Kami sadar kami tidak mampu melawan, maka kami membiarkan alam semesta yang akan menghancurkan kalian.

Aku merasa geram di tengah suasana yang tidak habis pikir dapat terjadi. Media sosial disesaki berita dan informasi yang membuat takut masyarakat. Ironisnya, ketakutan itu timbul dari pihak aparat negara. Sebutlah penganiayaan orang yang tidak bersalah oleh angkatan bersenjata, hanya karena beraktivitas pada dini hari dan oleh karenanya seakan ia harus dituduh bagian dari pembuat rusuh.

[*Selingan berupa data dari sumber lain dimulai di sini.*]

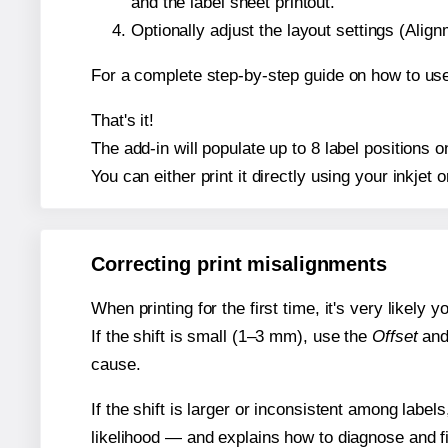
and the label sheet printout.
Optionally adjust the layout settings (Ali
For a complete step-by-step guide on how to use
That's it!
The add-in will populate up to 8 label positions
You can either print it directly using your inkjet o
Correcting print misalignments
When printing for the first time, it's very likely
If the shift is small (1–3 mm), use the
Offset
an
cause.
If the shift is larger or inconsistent among label
likelihood — and explains how to diagnose and f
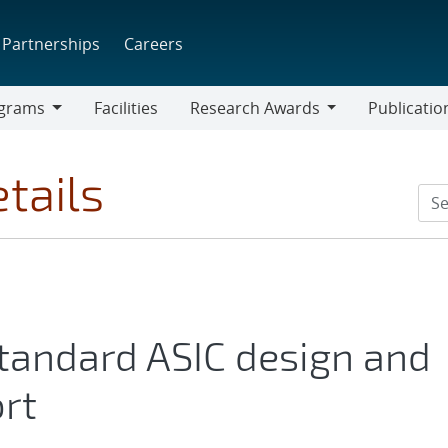
Partnerships
Careers
grams
Facilities
Research Awards
Publicatio
ams
Research
Awards
tails
tandard ASIC design and
rt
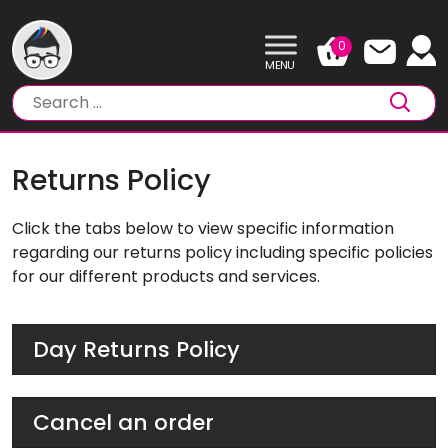
Skip
to
0
content
Returns Policy
Click the tabs below to view specific information
regarding our returns policy including specific policies
for our different products and services.
Day Returns Policy
Cancel an order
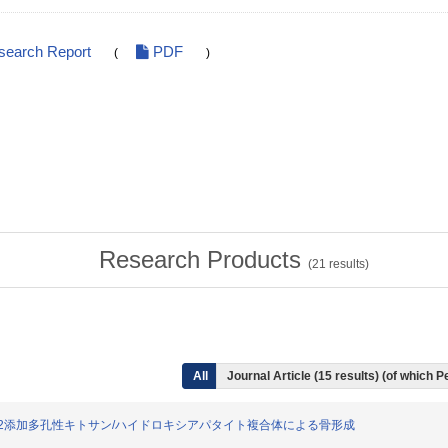
search Report
PDF
(
)
Research Products
(
21
results)
All
Journal Article (15 results) (of which 
るrhBMP-2添加多孔性キトサン/ハイドロキシアパタイト複合体による骨形成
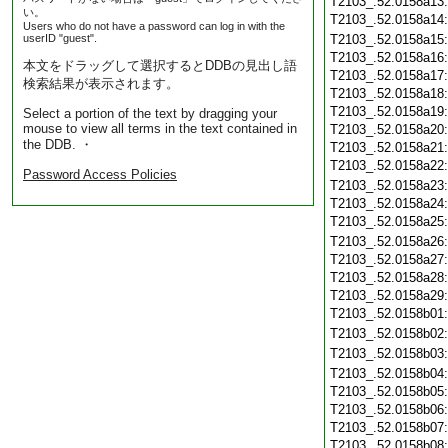
T2103_.52.0158a13
い。
T2103_.52.0158a14
Users who do not have a password can log in with the
userID "guest".
T2103_.52.0158a15
T2103_.52.0158a16
本文をドラッグして選択するとDDBの見出し語
T2103_.52.0158a17
検索結果が表示されます。
T2103_.52.0158a18
T2103_.52.0158a19
Select a portion of the text by dragging your
mouse to view all terms in the text contained in
T2103_.52.0158a20
the DDB. ・
T2103_.52.0158a21
T2103_.52.0158a22
Password Access Policies
T2103_.52.0158a23
T2103_.52.0158a24
T2103_.52.0158a25
T2103_.52.0158a26
T2103_.52.0158a27
T2103_.52.0158a28
T2103_.52.0158a29
T2103_.52.0158b01
T2103_.52.0158b02
T2103_.52.0158b03
T2103_.52.0158b04
T2103_.52.0158b05
T2103_.52.0158b06
T2103_.52.0158b07
T2103_.52.0158b08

Mundur ke malam tanggal 30 Agustus, waktu itu aku masih berkegiatan di Jakarta. Di sebuah acara panggung budaya tiba-tiba sekali menjalar suasana mencekam itu, tepatnya ketika Band Marjinal tengah di atas panggung dan bersiap mempertunjukkan musiknya. Lantas, musisi-musisi punk itu turun dan sesi penampilan Band Marjinal diganti dengan doa bersama.

Penanggung jawab dari acara tersebut menyampaikan kepada ratusan orang audien bahwa kondisi tengah memanas. Aku pikir, apa ini? Terus terang aku bingung, apa yang sedang terjadi? Mengapa nalar manusiaku bahkan hampir semua orang tidak mampu mencernanya?

Pertanyaan selanjutnya, bagaimana bisa di zaman yang serba canggih ini nalar kita masih saja diselimuti ketidakpastian atas realitas di sekitar? Orang-orang menebak-nebak, menyambung-nyambungkan fakta, membuat kemungkinan-kemungkinan yang tidak terang satu pun. Semuanya abu-abu.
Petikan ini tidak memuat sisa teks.